NESTES TERMOS E NOS MELHORES DE DIREITO QUE V. EXAS. DOUTAMENTE SUPRIRÃO, DEVERÁ O PRESENTE RECURSO PARA UNIFORMIZAÇÃO DE JURISPRUDÊNCIA SER JULGADO IMPROCEDENTE NOS TERMOS REQUERIDOS, SENDO, EM CONSEQUÊNCIA, NOS TERMOS E COM OS FUNDAMENTOS EXPOSTOS, CONFIRMADA A DECISÃO ARBITRAL RECORRIDA, DEVENDO O ACÓRDÃO RECORRIDO SER MANTIDO NA INTEGRA NA ORDEM JURÍDICA – O QUE ORA SE IMPETRA A V. EXAS.

Neste Supremo Tribunal Administrativo, a Exma. Procuradora-Geral Adjunta, notificada nos termos do art. 146.º, n.º 1, do CPTA, pronunciou-se no sentido de ser de negar provimento ao recurso, no seguinte parecer:

“O presente recurso vem interposto pela Directora-Geral da Autoridade Tributária e Aduaneira (ATA) inconformada, com a decisão final proferida no processo de pedido de pronúncia arbitral tributária que correu seus termos no Centro de Arbitragem Administrativa (CAAD) registado sob o n.º 683/2019-T, em que foi requerida, o que faz nos termos do art.º 25.º, n.º 2 e 4, do Regime Jurídico da Arbitragem Tributária (RJAT), aprovado pelo DL n.º 10/2011.
Nos termos do art.º 25.º n.º 3 do RJAT ao recurso é aplicável, com as necessárias adaptações, o regime do recurso para uniformização de jurisprudência regulado no artigo 152.º do CPTA.
São recorridos A………………. e B………………….
Segundo a recorrente é objecto do recurso, a decisão final proferida, em 12-10-2020, por Tribunal Arbitral colectivo, em matéria tributária, constituído sob a égide do Centro de Arbitragem Administrativa (CAAD), na sequência de pedido de pronúncia arbitral apresentado ao abrigo do regime aprovado pelo Decreto-Lei n.º 10/2011 (Regime Jurídico da Arbitragem em Matéria Tributária, RJAT) e supra identificado (Processo n.º 206/2019-T).

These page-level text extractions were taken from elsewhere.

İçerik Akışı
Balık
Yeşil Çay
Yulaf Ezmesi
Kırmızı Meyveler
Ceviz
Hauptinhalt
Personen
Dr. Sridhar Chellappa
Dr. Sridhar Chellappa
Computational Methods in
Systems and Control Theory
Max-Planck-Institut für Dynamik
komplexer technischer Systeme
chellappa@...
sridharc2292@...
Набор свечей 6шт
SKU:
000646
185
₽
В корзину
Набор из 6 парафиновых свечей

Nos termos do acórdão recorrido, foi decidido:
“…
b) Julgar totalmente procedente o pedido de declaração de ilegalidade e consequente anulação parcial dos actos de liquidação de IRS n.º 2018 55449821 e n.º 2018 55413801, referente ao ano de 2017, no montante de €34.028,43 (trinta e quatro mil, vinte e oito euros e quarenta e três cêntimos) e de €34.666,76 (trinta e quatro mil seiscentos e sessenta e seis euros e setenta e seis cêntimos), respectivamente;
c) Condenar a Requerida a reembolsar a cada um dos Requerentes o que eles pagaram indevidamente; …”
De acordo com o previsto no art.º 25.º n.º 2 do RJAT, “a decisão arbitral sobre o mérito da pretensão deduzida que ponha termo ao processo arbitral é … suscetível de recurso para o Supremo Tribunal Administrativo quando esteja em oposição, quanto à mesma questão fundamental de direito, com outra decisão arbitral ou com acórdão proferido pelo Tribunal Central Administrativo ou pelo Supremo Tribunal Administrativo.”

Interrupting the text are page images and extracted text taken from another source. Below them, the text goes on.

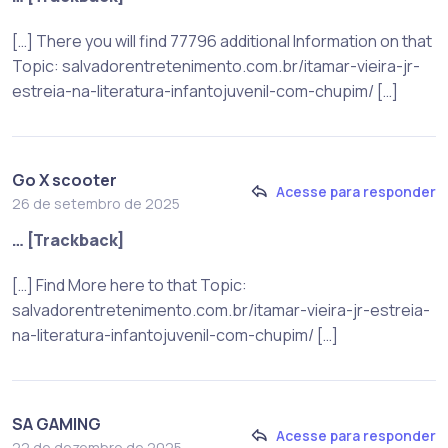
[…] There you will find 77796 additional Information on that
Topic: salvadorentretenimento.com.br/itamar-vieira-jr-
estreia-na-literatura-infantojuvenil-com-chupim/ […]
Go X scooter
Acesse para responder
26 de setembro de 2025
… [Trackback]
[…] Find More here to that Topic:
salvadorentretenimento.com.br/itamar-vieira-jr-estreia-
na-literatura-infantojuvenil-com-chupim/ […]
SA GAMING
Acesse para responder
22 de dezembro de 2025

No pedido de pronúncia arbitral (ppa), alegaram os recorridos que:
1. Por escritura pública, outorgada a 5 de Dezembro de 2011, em comum e partes iguais, adquiriram o prédio urbano, sito em Garcia, freguesia e concelho de São Brás de Alportel, inscrito na respectiva matriz sob o artigo 7559 (atual 8520), pelo preço, de 22 000 000$ (vinte e dois milhões de escudos - €109 735,54) e em 24 de Maio de 2017, venderam o referido prédio pelo preço de €410 000,00.

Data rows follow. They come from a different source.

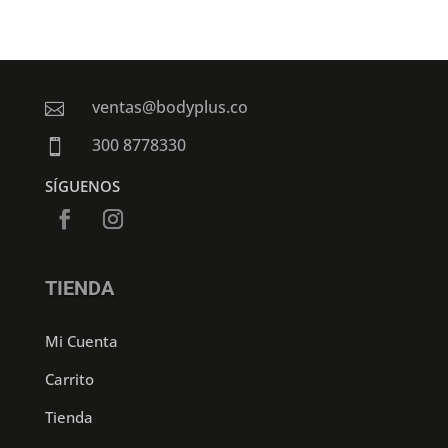
ventas@bodyplus.co

300 8778330

SÍGUENOS
TIENDA
Mi Cuenta
Carrito
Tienda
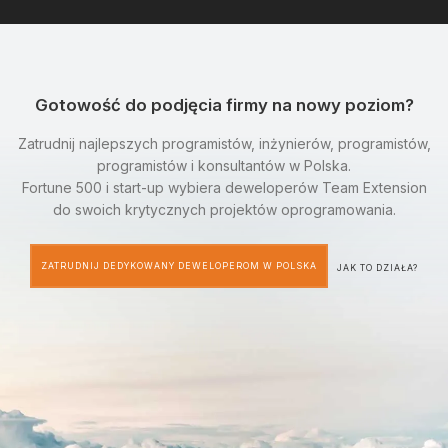
Gotowość do podjęcia firmy na nowy poziom?
Zatrudnij najlepszych programistów, inżynierów, programistów,
programistów i konsultantów w Polska.
Fortune 500 i start-up wybiera deweloperów Team Extension
do swoich krytycznych projektów oprogramowania.
ZATRUDNIJ DEDYKOWANY DEWELOPEROM W POLSKA
JAK TO DZIAŁA?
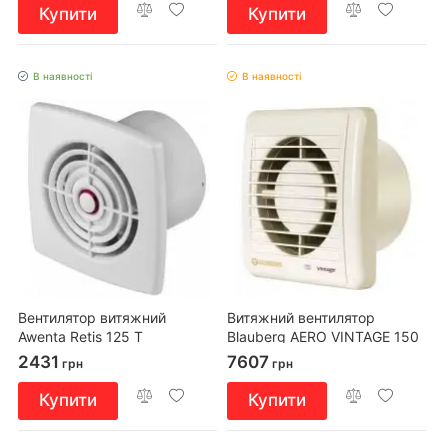
Купити
Купити
В наявності
В наявності
Вентилятор витяжний
Витяжний вентилятор
Awenta Retis 125 T
Blauberg AERO VINTAGE 150
H
2431
7607
грн
грн
Купити
Купити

2. Individualmente, na qualidade de sujeitos passivos não residentes em território nacional - à data, residiam no Reino Unido – entregaram a declaração modelo 3 de IRS, para efeitos de cálculo de mais-valia, conforme declarações modelo 3 de IRS.
3. Em 13 de Março de 2019, ambos pediram, nos termos do art.º 78º, n.º 1 da Lei Geral Tributária, a revisão da liquidação do Imposto Sobre o Rendimento de Pessoas Singulares (IRS), referente ao período de rendimentos entre 2017-01-01 e 2017-12-31, com o fundamento de a Administração Tributária ter tomado, em consideração, para efeitos de cobrança do imposto, a totalidade das mais-valias realizadas e não apenas metade do seu valor, nos termos dos n.ºs 1 e 2 do art.º 43º do Código do IRS, como se lhe impunha por força do princípio europeu da não discriminação de cidadãos, de acordo com o disposto no art.º 18.º do Tratado sobre o Funcionamento da União Europeia (TFUE) e por força do princípio da liberdade de circulação de capitais, contido no art.º 63º do mesmo tratado.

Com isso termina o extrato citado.